Proline-adjacent phosphosites on S. cerevisiae histone demethylase Rph1p are salt stress responsive and important for cell growth in the salt stress response

Phosphorylation of histone lysine demethylases is an important mechanism by which the cell modulates chromatin dynamics to regulate its response to stress. There is evidence that the Saccharomyces cerevisiae H3K36me2/3 demethylase, Rph1p, is an integrator of many signalling events. However, there is limited understanding of how most Rph1p phosphosites affect or reflect its role in stress response pathways and how this modulates a cellular response. Here, we investigated the role of Rph1p phosphorylation in the salt stress response. We showed that Rph1p is extensively phosphorylated in response to acute high salt stress, particularly at proline-adjacent residues. Genomic phosphonull mutations identified a subset of salt-stress responsive phosphosites – S410, T411, S412 and S689 – that are important for yeast cell growth in this condition. However, these sites were not associated with gross changes in H3K36 methylation, suggesting that phosphorylation at specific sites may instead direct Rph1p to specific regions of the chromatin in the salt stress response. Proteomic investigation of slow growing Rph1p-S412A and Rph1p-S689A mutants revealed functional enrichment for proteins involved in cell structure and morphology, as well as mitochondria-associated proteins. These findings show that phosphorylation of Rph1p at S412 and S689 is important for modulating the yeast cell’s response to salt stress, offering insights into stress-responsive regulatory mechanisms in all eukaryotic cells.

组蛋白赖氨酸去甲基化酶（histone lysine demethylases）的磷酸化是细胞调控染色质动态以调节应激响应的重要机制。已有研究证实，酿酒酵母（Saccharomyces cerevisiae）H3K36me2/3去甲基化酶Rph1p是多种信号事件的整合枢纽。然而，当前学界对于多数Rph1p磷酸化位点如何影响或反映其在应激响应通路中的功能，以及该过程如何调控细胞应激响应的认知仍较为匮乏。
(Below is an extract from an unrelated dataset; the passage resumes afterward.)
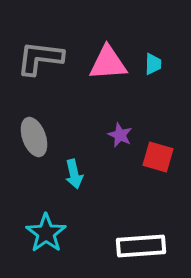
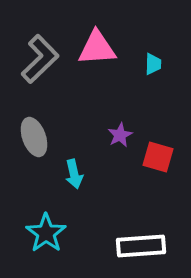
gray L-shape: moved 1 px down; rotated 129 degrees clockwise
pink triangle: moved 11 px left, 15 px up
purple star: rotated 20 degrees clockwise
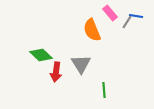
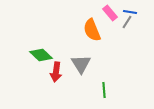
blue line: moved 6 px left, 4 px up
本研究聚焦Rph1p磷酸化在盐胁迫响应中的调控作用。实验结果显示，在急性高盐胁迫刺激下，Rph1p会发生广泛磷酸化，尤其富集于脯氨酸相邻的残基位点。通过基因组水平的磷酸化缺失突变筛选，我们鉴定出一组盐胁迫响应相关的核心磷酸化位点——S410、T411、S412及S689，这些位点对于酵母细胞在该胁迫条件下的存活与生长至关重要。但上述位点并未伴随H3K36甲基化的整体水平变化，这提示在盐胁迫响应过程中，特定位点的磷酸化可能并非通过调控H3K36甲基化水平发挥功能，而是将Rph1p靶向招募至染色质的特定区域。对生长迟缓的Rph1p-S412A与Rph1p-S689A突变体开展蛋白质组学分析后发现，其蛋白组呈现细胞结构与形态相关蛋白、以及线粒体关联蛋白的显著功能富集。上述研究结果表明，Rph1p在S412与S689位点的磷酸化对于调控酵母细胞的盐胁迫响应具有关键意义，为阐明所有真核细胞的应激响应调控机制提供了全新的研究视角与理论参考。